About 30 pages into this book, I realized I couldn’t do my usual compulsive thing, which is to write down quotes that I like, because I was going to have to stop every other page or so to write things down, and then I’d both annoy myself with my stop-start reading, and I’d also do something redundant, which is essentially rewrite the book that I was currently reading. What I’m trying to say is, Everything Is Illuminated is a masterpiece.

The bevy of superlative quotes on the first few pages, as well as the myriad reviews that came out when the book actually came out, will all tell you this as well. I’m not sure I can say anything more interesting than what’s already been said, nor can I offer more detailed critiques or praises than the professionals. In fact, some of the plot points went over my head, but in a way that just makes me want to visit the book in a little while to get more out of it. Jonathan Safran Foer might be the Mitch Hurwitz of novels — he leaves gems that just get more sparkly with every new media excavation.

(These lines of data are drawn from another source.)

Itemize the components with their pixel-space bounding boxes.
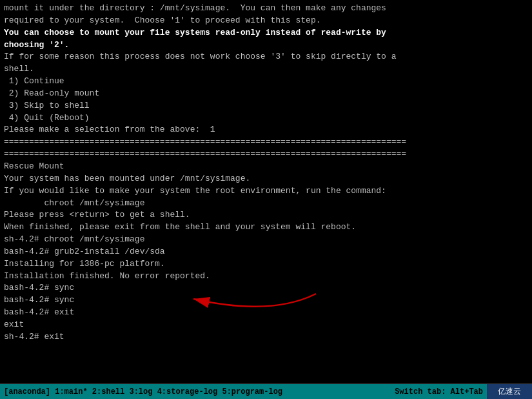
terminal-line: bash-4.2# sync [4,294,528,307]
terminal-line: shell. [4,63,528,76]
terminal-line: If you would like to make your system th… [4,185,528,198]
terminal-line: Rescue Mount [4,161,528,173]
terminal-line: bash-4.2# sync [4,282,528,294]
terminal-line: Installation finished. No error reported… [4,271,528,283]
tab-list[interactable]: [anaconda] 1:main* 2:shell 3:log 4:stora… [0,384,487,399]
terminal-line: ========================================… [4,136,528,148]
terminal-line: 1) Continue [4,76,528,88]
terminal-line: If for some reason this process does not… [4,51,528,63]
terminal-line: 2) Read-only mount [4,88,528,100]
terminal-line: chroot /mnt/sysimage [4,198,528,210]
terminal-line: bash-4.2# exit [4,307,528,319]
terminal: mount it under the directory : /mnt/sysi… [0,0,532,384]
terminal-line: sh-4.2# chroot /mnt/sysimage [4,234,528,246]
status-bar: [anaconda] 1:main* 2:shell 3:log 4:stora… [0,384,532,399]
terminal-line: Installing for i386-pc platform. [4,258,528,271]
tab-labels: [anaconda] 1:main* 2:shell 3:log 4:stora… [4,387,282,396]
terminal-line: Please press <return> to get a shell. [4,209,528,221]
terminal-line: 4) Quit (Reboot) [4,112,528,125]
terminal-line: 3) Skip to shell [4,100,528,112]
terminal-line: Your system has been mounted under /mnt/… [4,173,528,185]
switch-hint: Switch tab: Alt+Tab [395,387,483,396]
terminal-line: ========================================… [4,148,528,161]
terminal-line: sh-4.2# exit [4,331,528,343]
terminal-line: choosing '2'. [4,39,528,52]
terminal-line: exit [4,319,528,331]
terminal-line: bash-4.2# grub2-install /dev/sda [4,246,528,258]
terminal-line: When finished, please exit from the shel… [4,221,528,234]
terminal-line: mount it under the directory : /mnt/sysi… [4,3,528,15]
terminal-line: Please make a selection from the above: … [4,124,528,136]
logo: 亿速云 [487,384,532,399]
terminal-line: required to your system. Choose '1' to p… [4,15,528,27]
terminal-line: You can choose to mount your file system… [4,27,528,39]
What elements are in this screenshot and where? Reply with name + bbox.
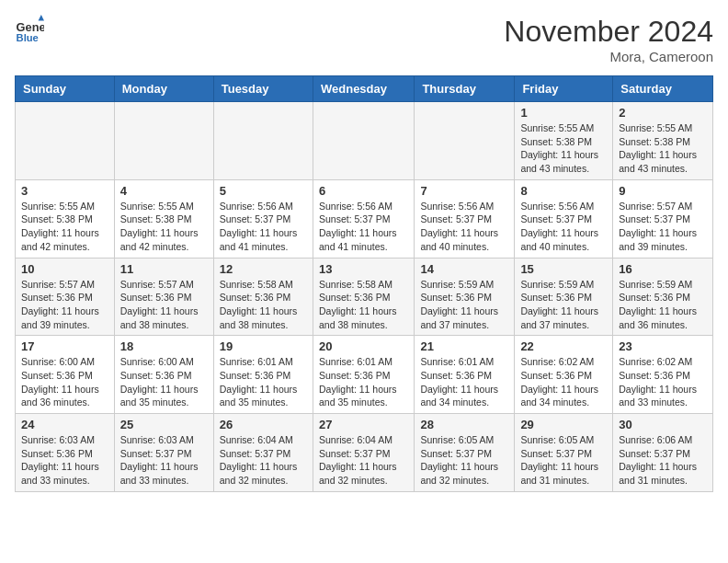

Sorry, I’ll stop with the bad metaphors. But that’s basically all I have at this point, because I don’t want to give away too much about this book, and I’m having a hard time putting my feelings about it into words. It’s manic and creative and sad and inspirational, all at the same time. It’s written in a way that makes me question Foer’s sanity — there are three simultaneous, intertwined narratives, all with their own linguistic structure and sense of cohesiveness, which leads me to the “creativity” aspect. The way the narratives lay and fold over each other is so beyond meta that it’s hard to understand, but like I said, it invites a re-read in a completely non-frustrating way. It’s sad because Foer himself is a character, and so despite it being labeled “fiction” prominently on the back corner, it’s impossible not to draw immense truths from it. The family tree traced in this book leads to some amusing, delightful branches, and some horrid, painful ones, too. Either he did a lot of painstaking, impressive research on shtetls in Ukraine in World War II, or he talked to his own grandparents about their experiences — and either way, he had to go through much emotional turmoil, I’m sure, in order to pen this detailed narrative. Which leads me to the “inspiration” portion. All that research, all that creativity, all that emotion bundled up into a debut novel; he was 25 when he wrote it! If that doesn’t kick my Great-American-Novel-writing-ass into gear, I don’t know what will.

Despite this book being written about a world I know nothing about — the aforementioned shtetl, the insanely loopy family tree, the exploration of one’s past into the depths of Ukraine — I felt incredibly close (and extremely loud, ha, great joke!) to all the characters in this novel. I’ve heard the movie is not up to par with it, because how could it be, but I intend to watch soon, to see what these people look like to Liev Schrieber’s inspired mind.

I’ll leave you with an out-of-context quote I did write down, courtesy of the amazing, hysterical translator character, whose thesaursized English is something to be treasured. See page 69. The translator, Alex, speaks first, then Jonathan.

“Why do you want to write?” “I don’t know. I used to think it was what I was born to do. No, I never really thought that. It’s just something people say.” “No, it is not. I truly feel that I was born to be an accountant.” “You’re lucky.” “Perhaps you were born to write?” “I don’t know. Maybe it sounds terrible to say. Cheap.” “It sounds terrible nor cheap.” “It’s so hard to express yourself.” “I understand this.” “I want to express myself.” “The same is true for me.” “I’m looking for my voice.” “It is in your mouth.”